---- Given records

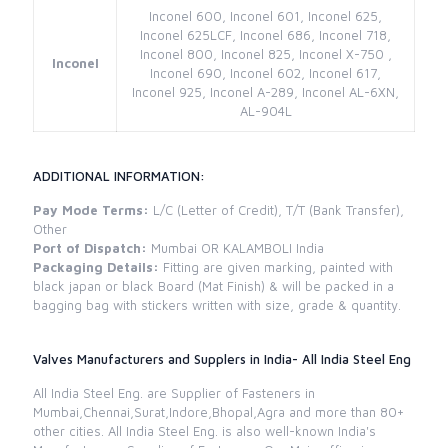
Inconel 600, Inconel 601, Inconel 625,
Inconel 625LCF, Inconel 686, Inconel 718,
Inconel 800, Inconel 825, Inconel X-750 ,
Inconel
Inconel 690, Inconel 602, Inconel 617,
Inconel 925, Inconel A-289, Inconel AL-6XN,
AL-904L
ADDITIONAL INFORMATION:
Pay Mode Terms:
L/C (Letter of Credit), T/T (Bank Transfer),
Other
Port of Dispatch:
Mumbai OR KALAMBOLI India
Packaging Details:
Fitting are given marking, painted with
black japan or black Board (Mat Finish) & will be packed in a
bagging bag with stickers written with size, grade & quantity.
Valves Manufacturers and Supplers in India- All India Steel Eng
All India Steel Eng. are Supplier of Fasteners in
Mumbai,Chennai,Surat,Indore,Bhopal,Agra and more than 80+
other cities. All India Steel Eng. is also well-known India's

--------

== Your assignment ==
A verbatim transcript of the material above, with images dropped, is the expected output.

== Answer for this exercise ==
Inconel 600, Inconel 601, Inconel 625,
Inconel 625LCF, Inconel 686, Inconel 718,
Inconel 800, Inconel 825, Inconel X-750 ,
Inconel
Inconel 690, Inconel 602, Inconel 617,
Inconel 925, Inconel A-289, Inconel AL-6XN,
AL-904L
ADDITIONAL INFORMATION:
Pay Mode Terms:
L/C (Letter of Credit), T/T (Bank Transfer),
Other
Port of Dispatch:
Mumbai OR KALAMBOLI India
Packaging Details:
Fitting are given marking, painted with
black japan or black Board (Mat Finish) & will be packed in a
bagging bag with stickers written with size, grade & quantity.
Valves Manufacturers and Supplers in India- All India Steel Eng
All India Steel Eng. are Supplier of Fasteners in
Mumbai,Chennai,Surat,Indore,Bhopal,Agra and more than 80+
other cities. All India Steel Eng. is also well-known India's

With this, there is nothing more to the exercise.